I hold the world but as the world

Name:
Location: Wellington, New Zealand

Wednesday, January 18, 2006

Und how do ve feel about this?



I’ve been having this reoccurring dream. Well, when I say reoccurring, I’ve had it the last two nights. But this is a big deal for me, as I hardly ever remember my dreams, so it’s very rare I remember the same one two nights in a row. I’m very excited, as you can imagine

The Dream (I feel it deserves a capital ‘D’) goes as follows:

I’m sitting in a tent with several other people (no one I recognise, but they are friends in my dream). There is a wide opening to the tent and we are all looking out at a really bright star. The star is moving, and at first we think it is a shooting star, but then we realise it is moving closer to us. Then it becomes obvious that it is two white owls carrying a lantern between them. They then fly into the tent and I realise that I know the owls and I feel happy.

Riveting, I know. What does it mean? Probably nothing, I don’t deeply believe that dreams are great insights to the psyche or future. Now, back to trying to find out whether white owls mean death…

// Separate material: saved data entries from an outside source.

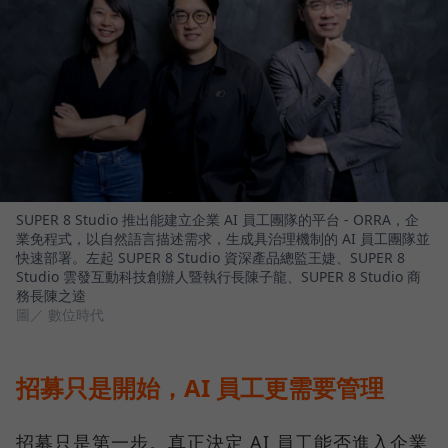
SUPER 8 Studio 推出能建立企業 AI 員工團隊的平台 - ORRA，企
業免程式，以自然語言描述需求，生成具治理機制的 AI 員工團隊並
快速部署。左起 SUPER 8 Studio 資深產品總監王婕、SUPER 8
Studio 雲發互動科技創辦人暨執行長陳子龍、SUPER 8 Studio 商
務長陳之逵
圖／ 數位時代
招募只是開始，AI 員工更需要管理
招募只是第一步。真正決定 AI 員工能否進入企業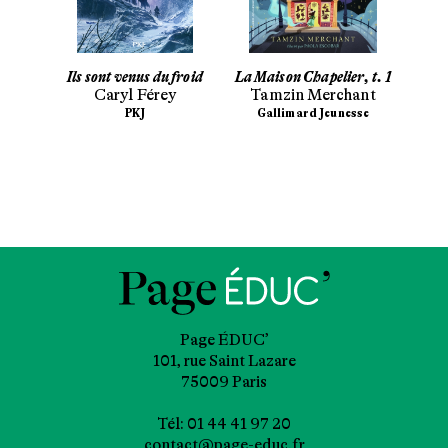
 trop
Ils sont venus du froid
La Maison Chapelier, t. 1
Tu co
Caryl Férey
Tamzin Merchant
C
rail
PKJ
Gallimard Jeunesse
M
esse
Page ÉDUC’
101, rue Saint Lazare
75009 Paris
Tél: 01 44 41 97 20
contact@page-educ.fr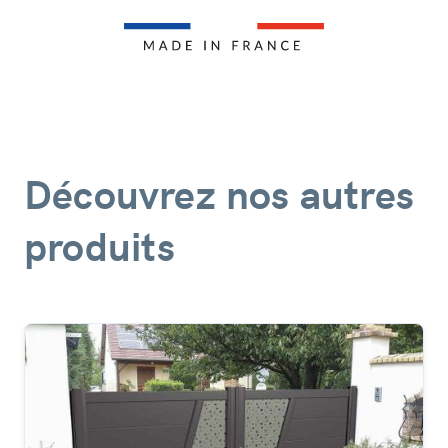
Découvrez nos autres
produits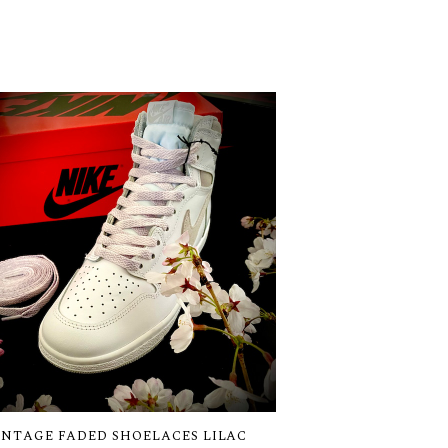
INTAGE FADED SHOELACES LILAC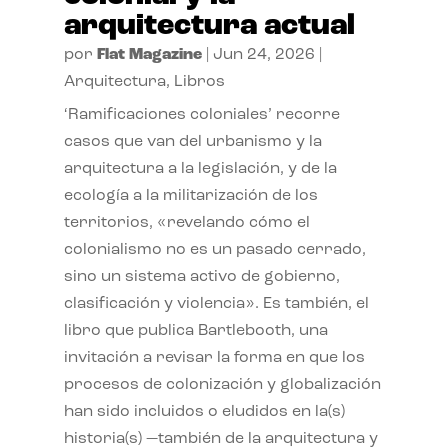
arquitectura actual
por
Flat Magazine
|
Jun 24, 2026
|
Arquitectura
,
Libros
‘Ramificaciones coloniales’ recorre
casos que van del urbanismo y la
arquitectura a la legislación, y de la
ecología a la militarización de los
territorios, «revelando cómo el
colonialismo no es un pasado cerrado,
sino un sistema activo de gobierno,
clasificación y violencia». Es también, el
libro que publica Bartlebooth, una
invitación a revisar la forma en que los
procesos de colonización y globalización
han sido incluidos o eludidos en la(s)
historia(s) —también de la arquitectura y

Saturday, January 14, 2006

Pretty

I took this on my way home from Upper Hutt to Wellington.

Friday, January 13, 2006

It was the salmon mousse

Disclaimer: As I write most of this (everything apart from the first couple of sentences) I am both sick and slightly drunk. Initially I was just sick, but I have found that eating little, staying in bed all day, and then drinking half a bottle of red wine results in inebriation. Who would have thought? Anyway, my point is – this may ramble a bit and lack total comprehension in some parts.

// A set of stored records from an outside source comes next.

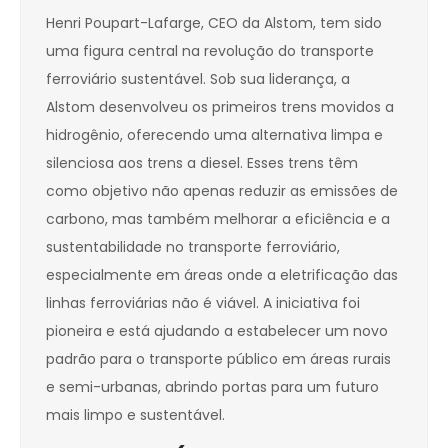
Henri Poupart-Lafarge, CEO da Alstom, tem sido
uma figura central na revolução do transporte
ferroviário sustentável. Sob sua liderança, a
Alstom desenvolveu os primeiros trens movidos a
hidrogênio, oferecendo uma alternativa limpa e
silenciosa aos trens a diesel. Esses trens têm
como objetivo não apenas reduzir as emissões de
carbono, mas também melhorar a eficiência e a
sustentabilidade no transporte ferroviário,
especialmente em áreas onde a eletrificação das
linhas ferroviárias não é viável. A iniciativa foi
pioneira e está ajudando a estabelecer um novo
padrão para o transporte público em áreas rurais
e semi-urbanas, abrindo portas para um futuro
mais limpo e sustentável.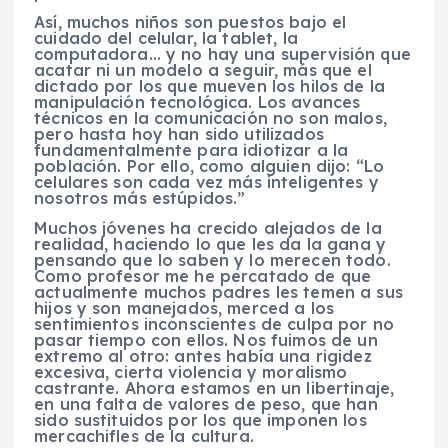
Así, muchos niños son puestos bajo el
cuidado del celular, la tablet, la
computadora… y no hay una supervisión que
acatar ni un modelo a seguir, más que el
dictado por los que mueven los hilos de la
manipulación tecnológica. Los avances
técnicos en la comunicación no son malos,
pero hasta hoy han sido utilizados
fundamentalmente para idiotizar a la
población. Por ello, como alguien dijo: “Lo
celulares son cada vez más inteligentes y
nosotros más estúpidos.”
Muchos jóvenes ha crecido alejados de la
realidad, haciendo lo que les da la gana y
pensando que lo saben y lo merecen todo.
Como profesor me he percatado de que
actualmente muchos padres les temen a sus
hijos y son manejados, merced a los
sentimientos inconscientes de culpa por no
pasar tiempo con ellos. Nos fuimos de un
extremo al otro: antes había una rigidez
excesiva, cierta violencia y moralismo
castrante. Ahora estamos en un libertinaje,
en una falta de valores de peso, que han
sido sustituidos por los que imponen los
mercachifles de la cultura.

I've been thinking about death lately, a cheery subject I know. I haven't been thinking about my own mortality as such, but more about what I actually believe happens after the big D strikes.

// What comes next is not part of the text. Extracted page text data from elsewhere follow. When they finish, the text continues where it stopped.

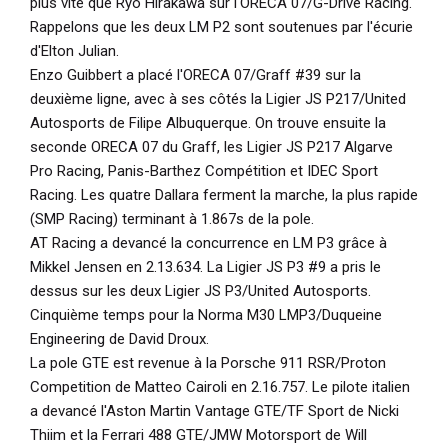
plus vite que Ryo Hirakawa sur l'ORECA 07/G-Drive Racing.
Rappelons que les deux LM P2 sont soutenues par l'écurie
d'Elton Julian.
Enzo Guibbert a placé l'ORECA 07/Graff #39 sur la
deuxième ligne, avec à ses côtés la Ligier JS P217/United
Autosports de Filipe Albuquerque. On trouve ensuite la
seconde ORECA 07 du Graff, les Ligier JS P217 Algarve
Pro Racing, Panis-Barthez Compétition et IDEC Sport
Racing. Les quatre Dallara ferment la marche, la plus rapide
(SMP Racing) terminant à 1.867s de la pole.
AT Racing a devancé la concurrence en LM P3 grâce à
Mikkel Jensen en 2.13.634. La Ligier JS P3 #9 a pris le
dessus sur les deux Ligier JS P3/United Autosports.
Cinquième temps pour la Norma M30 LMP3/Duqueine
Engineering de David Droux.
La pole GTE est revenue à la Porsche 911 RSR/Proton
Competition de Matteo Cairoli en 2.16.757. Le pilote italien
a devancé l'Aston Martin Vantage GTE/TF Sport de Nicki
Thiim et la Ferrari 488 GTE/JMW Motorsport de Will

Being agnostic, I have no real concept of ‘life after death’ to believe in. In fact, when I think about the possibility of an afterlife the logical part of my mind goes into hysterical laughter (it may be logical, but is also a little maniacal).
Deep down, I feel that I can’t believe in a heaven or whatever else might be out there. But I want to.

I have had two people very close to me die in the last 15 months, and I feel I need to believe that something else has happened to them. I am not so concerned about there being nothing out there for myself, but for those I love; I want to believe they are in some way watching us. I realise that this need for an afterlife is one of the bases for religion. Unfortunately I am unable to accept many of the ideals of Christianity and Judaism, and to be honest I haven’t looked too much into other established religions, but I’m pretty sure they are not for me.

So I face a bit of a conundrum; the struggle between what I want to believe and that which I can believe.

Despite my logical view on such matters, sometimes one will experience moments in life where you think ‘there has to be more then what science has to offer’. Sometimes I will look at a piece of art and be almost reduced to tears. These works are often of a religious nature, where the artist has believed so deeply in something that it emanates through their art. Michelangelo’s Pieta is one of the most beautiful sculptures ever produced. It’s not just the craftsmanship or material, but the essence of the work that captures the viewer. And then there is nature’s own beauty that looks as if it has been executed by the hand of a master.

But I am going of the topic. What I am really trying to say is that life itself is filled with such wondrous things, how can it suddenly end for a person?
And yet I know it must, but somehow, I don’t want it to.